Cet article est extrait de l'ouvrage Larousse « Dictionnaire mondial des littératures ».

Poète anglais (Stratford 1844 – Dublin 1889).

Converti au catholicisme en 1866 durant ses études à Oxford, il brûle ses premiers poèmes lorsqu'il devient novice chez les jésuites en 1868. En 1874, il part étudier la théologie au pays de Galles, apprend le gallois et se remet à la poésie. En 1875, ému par la mort de cinq religieuses franciscaines, il écrit le Naufrage du Deutschland. Il compose une série de sonnets d'une remarquable richesse verbale et rythmique, dont le Faucon crécerelle.
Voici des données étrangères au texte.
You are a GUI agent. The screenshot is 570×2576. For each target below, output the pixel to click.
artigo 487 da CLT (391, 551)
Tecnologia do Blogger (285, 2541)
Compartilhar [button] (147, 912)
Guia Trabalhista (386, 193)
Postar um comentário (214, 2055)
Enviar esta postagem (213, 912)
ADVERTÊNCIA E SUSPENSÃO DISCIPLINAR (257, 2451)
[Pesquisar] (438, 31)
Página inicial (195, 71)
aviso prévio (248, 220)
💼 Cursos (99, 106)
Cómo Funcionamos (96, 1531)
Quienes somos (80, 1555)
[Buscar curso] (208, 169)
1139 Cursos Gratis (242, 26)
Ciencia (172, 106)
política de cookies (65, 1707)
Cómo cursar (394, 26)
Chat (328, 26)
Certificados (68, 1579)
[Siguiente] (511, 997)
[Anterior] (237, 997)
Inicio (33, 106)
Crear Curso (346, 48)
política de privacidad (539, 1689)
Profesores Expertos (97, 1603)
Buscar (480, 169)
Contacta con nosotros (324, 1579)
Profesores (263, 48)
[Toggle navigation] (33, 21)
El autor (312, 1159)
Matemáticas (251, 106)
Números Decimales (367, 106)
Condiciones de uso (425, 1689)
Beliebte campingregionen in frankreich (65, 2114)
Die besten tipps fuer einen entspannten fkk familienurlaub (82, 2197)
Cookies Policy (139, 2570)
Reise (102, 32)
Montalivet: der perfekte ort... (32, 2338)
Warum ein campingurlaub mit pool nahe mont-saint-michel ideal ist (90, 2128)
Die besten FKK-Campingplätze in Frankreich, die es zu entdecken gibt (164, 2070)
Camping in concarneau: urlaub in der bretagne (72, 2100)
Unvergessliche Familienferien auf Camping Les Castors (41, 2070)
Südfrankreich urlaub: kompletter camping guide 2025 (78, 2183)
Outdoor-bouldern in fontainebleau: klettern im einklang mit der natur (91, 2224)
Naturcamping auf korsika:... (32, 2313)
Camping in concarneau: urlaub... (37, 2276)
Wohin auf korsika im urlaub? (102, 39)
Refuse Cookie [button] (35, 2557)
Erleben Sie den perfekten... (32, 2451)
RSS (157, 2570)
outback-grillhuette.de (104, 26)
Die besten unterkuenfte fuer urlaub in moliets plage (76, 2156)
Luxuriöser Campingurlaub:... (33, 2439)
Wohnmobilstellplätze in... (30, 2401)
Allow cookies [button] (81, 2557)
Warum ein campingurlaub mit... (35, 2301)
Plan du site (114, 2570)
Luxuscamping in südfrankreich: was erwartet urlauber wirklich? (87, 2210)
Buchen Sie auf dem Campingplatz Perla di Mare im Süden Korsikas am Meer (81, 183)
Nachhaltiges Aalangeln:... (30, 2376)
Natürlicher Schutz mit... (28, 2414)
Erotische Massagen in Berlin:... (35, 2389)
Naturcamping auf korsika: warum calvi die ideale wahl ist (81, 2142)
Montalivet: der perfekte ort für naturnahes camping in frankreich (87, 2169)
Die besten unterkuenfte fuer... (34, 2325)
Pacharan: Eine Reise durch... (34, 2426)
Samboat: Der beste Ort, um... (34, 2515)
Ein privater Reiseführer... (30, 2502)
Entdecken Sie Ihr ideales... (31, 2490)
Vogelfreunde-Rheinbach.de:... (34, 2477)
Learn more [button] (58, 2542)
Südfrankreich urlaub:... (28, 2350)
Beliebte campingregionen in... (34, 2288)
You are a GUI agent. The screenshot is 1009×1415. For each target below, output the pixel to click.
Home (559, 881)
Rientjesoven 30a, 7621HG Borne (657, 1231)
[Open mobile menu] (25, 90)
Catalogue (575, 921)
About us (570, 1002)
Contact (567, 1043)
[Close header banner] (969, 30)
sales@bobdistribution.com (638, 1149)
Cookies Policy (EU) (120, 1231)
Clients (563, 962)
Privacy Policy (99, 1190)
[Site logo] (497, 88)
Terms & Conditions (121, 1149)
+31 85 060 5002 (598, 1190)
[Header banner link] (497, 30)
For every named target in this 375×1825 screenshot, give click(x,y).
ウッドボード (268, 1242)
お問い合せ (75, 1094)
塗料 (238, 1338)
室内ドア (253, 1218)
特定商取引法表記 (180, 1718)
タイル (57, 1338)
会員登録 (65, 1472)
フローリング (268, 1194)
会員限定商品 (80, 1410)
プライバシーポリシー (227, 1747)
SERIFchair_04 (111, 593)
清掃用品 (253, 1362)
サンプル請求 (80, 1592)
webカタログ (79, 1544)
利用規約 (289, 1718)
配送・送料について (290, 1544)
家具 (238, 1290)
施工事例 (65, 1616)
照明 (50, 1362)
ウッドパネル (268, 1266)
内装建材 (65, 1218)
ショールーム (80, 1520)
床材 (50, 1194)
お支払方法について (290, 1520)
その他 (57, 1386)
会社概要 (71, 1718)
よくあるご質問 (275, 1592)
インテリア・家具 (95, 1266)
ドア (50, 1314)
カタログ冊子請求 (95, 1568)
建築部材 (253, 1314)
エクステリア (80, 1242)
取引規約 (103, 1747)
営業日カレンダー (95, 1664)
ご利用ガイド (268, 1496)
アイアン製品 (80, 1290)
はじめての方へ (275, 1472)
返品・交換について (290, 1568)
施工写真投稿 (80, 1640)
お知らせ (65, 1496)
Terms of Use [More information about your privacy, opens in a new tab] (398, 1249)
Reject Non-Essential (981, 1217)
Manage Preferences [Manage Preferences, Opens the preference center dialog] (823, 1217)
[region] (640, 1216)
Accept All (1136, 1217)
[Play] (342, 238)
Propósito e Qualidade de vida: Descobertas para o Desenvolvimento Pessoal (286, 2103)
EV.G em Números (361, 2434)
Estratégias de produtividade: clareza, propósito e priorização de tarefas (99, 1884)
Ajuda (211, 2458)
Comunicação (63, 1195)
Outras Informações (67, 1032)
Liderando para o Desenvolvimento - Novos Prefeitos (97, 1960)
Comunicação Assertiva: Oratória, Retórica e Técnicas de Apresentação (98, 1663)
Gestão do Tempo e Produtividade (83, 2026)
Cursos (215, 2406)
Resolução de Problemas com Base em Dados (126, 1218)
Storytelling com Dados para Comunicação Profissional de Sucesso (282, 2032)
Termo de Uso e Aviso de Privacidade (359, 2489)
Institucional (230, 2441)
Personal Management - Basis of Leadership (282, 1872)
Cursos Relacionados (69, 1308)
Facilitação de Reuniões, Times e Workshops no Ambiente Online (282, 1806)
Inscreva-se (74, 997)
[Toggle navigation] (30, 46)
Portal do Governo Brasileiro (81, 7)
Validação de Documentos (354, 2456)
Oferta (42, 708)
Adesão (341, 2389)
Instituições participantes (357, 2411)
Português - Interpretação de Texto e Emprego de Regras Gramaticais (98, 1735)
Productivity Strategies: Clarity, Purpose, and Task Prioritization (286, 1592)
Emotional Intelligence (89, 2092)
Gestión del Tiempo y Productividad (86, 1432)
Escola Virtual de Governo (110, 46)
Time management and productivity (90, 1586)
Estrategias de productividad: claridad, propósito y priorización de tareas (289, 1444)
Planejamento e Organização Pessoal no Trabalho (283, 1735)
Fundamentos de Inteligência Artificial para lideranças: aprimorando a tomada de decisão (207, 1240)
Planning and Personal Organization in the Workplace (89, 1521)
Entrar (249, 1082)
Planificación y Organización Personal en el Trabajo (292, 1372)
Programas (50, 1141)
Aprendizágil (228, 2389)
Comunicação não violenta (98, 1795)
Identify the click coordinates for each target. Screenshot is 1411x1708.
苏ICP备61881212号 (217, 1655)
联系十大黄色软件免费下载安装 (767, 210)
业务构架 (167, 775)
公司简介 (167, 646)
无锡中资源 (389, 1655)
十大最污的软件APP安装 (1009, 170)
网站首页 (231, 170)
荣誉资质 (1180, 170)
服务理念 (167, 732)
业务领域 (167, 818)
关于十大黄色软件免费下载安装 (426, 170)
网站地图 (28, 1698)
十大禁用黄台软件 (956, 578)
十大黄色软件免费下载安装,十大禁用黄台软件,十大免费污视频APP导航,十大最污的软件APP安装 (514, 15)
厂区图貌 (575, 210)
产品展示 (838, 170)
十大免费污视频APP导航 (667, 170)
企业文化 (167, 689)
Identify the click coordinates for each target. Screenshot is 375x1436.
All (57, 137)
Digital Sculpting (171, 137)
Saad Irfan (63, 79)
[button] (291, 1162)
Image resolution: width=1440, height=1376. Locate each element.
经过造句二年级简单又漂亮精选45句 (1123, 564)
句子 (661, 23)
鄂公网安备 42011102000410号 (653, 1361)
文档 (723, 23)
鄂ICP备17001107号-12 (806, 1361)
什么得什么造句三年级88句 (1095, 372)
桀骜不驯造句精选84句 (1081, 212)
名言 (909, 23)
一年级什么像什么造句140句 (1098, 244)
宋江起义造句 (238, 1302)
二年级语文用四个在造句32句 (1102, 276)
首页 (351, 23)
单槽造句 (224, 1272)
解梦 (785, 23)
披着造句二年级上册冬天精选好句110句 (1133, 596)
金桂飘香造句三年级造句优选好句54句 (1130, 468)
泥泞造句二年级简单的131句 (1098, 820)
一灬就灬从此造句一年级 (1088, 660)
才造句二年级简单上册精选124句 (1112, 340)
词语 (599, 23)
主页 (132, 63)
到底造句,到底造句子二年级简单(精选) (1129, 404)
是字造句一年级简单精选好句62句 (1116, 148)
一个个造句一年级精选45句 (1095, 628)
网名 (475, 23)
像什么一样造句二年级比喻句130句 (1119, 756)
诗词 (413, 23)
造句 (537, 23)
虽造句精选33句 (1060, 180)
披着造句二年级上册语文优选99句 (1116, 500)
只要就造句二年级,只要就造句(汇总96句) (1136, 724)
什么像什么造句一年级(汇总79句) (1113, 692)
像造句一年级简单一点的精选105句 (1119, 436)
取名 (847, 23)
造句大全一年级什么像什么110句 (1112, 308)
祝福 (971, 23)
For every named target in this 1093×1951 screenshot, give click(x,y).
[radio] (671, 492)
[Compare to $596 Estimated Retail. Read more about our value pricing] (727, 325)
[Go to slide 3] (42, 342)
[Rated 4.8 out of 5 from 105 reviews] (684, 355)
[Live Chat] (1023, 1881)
Ordonné en 1877, il est envoyé dans des paroisses en Angleterre et en Écosse, mais ses sermons effraient ses collègues. Nommé professeur de littérature grecque, il commence à enseigner en 1884 à Dublin, où il se sent plus ou moins en exil : c'est alors qu'il rédige les « sonnets terribles » où il exprime sa détresse et sa frustration artistique. Hopkins tire de Duns Scot les concepts d'instress (accent porté sur la qualité intrinsèque d'une chose) et d'inscape (paysage intérieur). Bousculant les mots et la prosodie traditionnels, il atteint par une violence haletante, étayée sur les procédés classiques de la poésie galloise, une qualité charnelle à force d'être abstraite. Il meurt de fièvre typhoïde à 45 ans, laissant inachevés des commentaires sur les Exercices spirituels de Loyola. Restés inédits de son vivant, les poèmes de Hopkins furent publiés en 1918 par son ami le poète lauréat Robert Bridges. « Métaphysique » moderne, entre l'ascétisme et le plaisir, Hopkins eut une influence considérable à partir des années 1930 et fut admiré par tous les grands poètes du xxe siècle.